What this task involves: Every record below is to be restated verbatim, though its images are not.

• • • • •

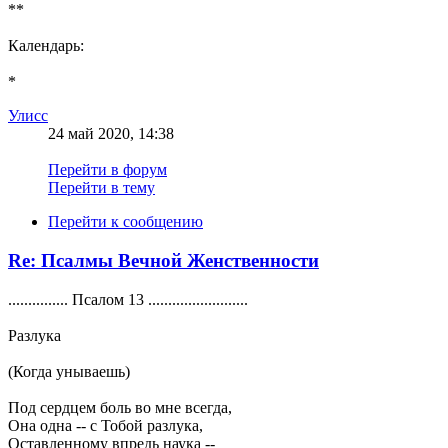
**
Календарь:
*
Улисс
24 май 2020, 14:38
Перейти в форум
Перейти в тему
Перейти к сообщению
Re: Псалмы Вечной Женственности
............... Псалом 13 .........................
Разлука
(Когда унываешь)
Под сердцем боль во мне всегда,
Она одна -- с Тобой разлука,
Оставленному впредь наука --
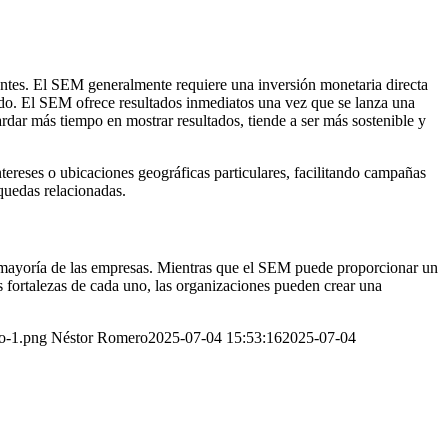
ntes. El SEM generalmente requiere una inversión monetaria directa
nido. El SEM ofrece resultados inmediatos una vez que se lanza una
rdar más tiempo en mostrar resultados, tiende a ser más sostenible y
tereses o ubicaciones geográficas particulares, facilitando campañas
quedas relacionadas.
a mayoría de las empresas. Mientras que el SEM puede proporcionar un
s fortalezas de cada uno, las organizaciones pueden crear una
go-1.png
Néstor Romero
2025-07-04 15:53:16
2025-07-04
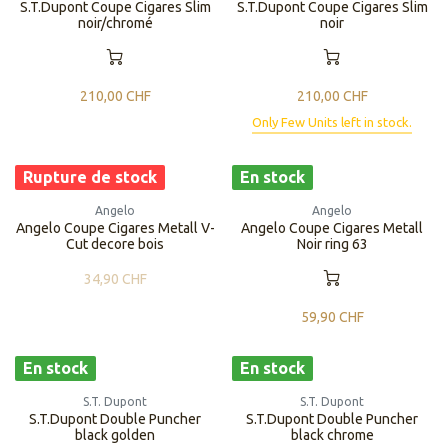
S.T.Dupont Coupe Cigares Slim
S.T.Dupont Coupe Cigares Slim
noir/chromé
noir
210,00
CHF
210,00
CHF
Only Few Units left in stock.
Rupture de stock
En stock
Angelo
Angelo
Angelo Coupe Cigares Metall V-
Angelo Coupe Cigares Metall
Cut decore bois
Noir ring 63
34,90
CHF
59,90
CHF
En stock
En stock
S.T. Dupont
S.T. Dupont
S.T.Dupont Double Puncher
S.T.Dupont Double Puncher
black golden
black chrome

• • • • •

The completed task:
**
Календарь:
*
Улисс
24 май 2020, 14:38
Перейти в форум
Перейти в тему
Перейти к сообщению
Re: Псалмы Вечной Женственности
............... Псалом 13 .........................
Разлука
(Когда унываешь)
Под сердцем боль во мне всегда,
Она одна -- с Тобой разлука,
Оставленному впредь наука --
ntes. El SEM generalmente requiere una inversión monetaria directa
nido. El SEM ofrece resultados inmediatos una vez que se lanza una
rdar más tiempo en mostrar resultados, tiende a ser más sostenible y
tereses o ubicaciones geográficas particulares, facilitando campañas
quedas relacionadas.
a mayoría de las empresas. Mientras que el SEM puede proporcionar un
s fortalezas de cada uno, las organizaciones pueden crear una
go-1.png
Néstor Romero
2025-07-04 15:53:16
2025-07-04
S.T.Dupont Coupe Cigares Slim
S.T.Dupont Coupe Cigares Slim
noir/chromé
noir
210,00
CHF
210,00
CHF
Only Few Units left in stock.
Rupture de stock
En stock
Angelo
Angelo
Angelo Coupe Cigares Metall V-
Angelo Coupe Cigares Metall
Cut decore bois
Noir ring 63
34,90
CHF
59,90
CHF
En stock
En stock
S.T. Dupont
S.T. Dupont
S.T.Dupont Double Puncher
S.T.Dupont Double Puncher
black golden
black chrome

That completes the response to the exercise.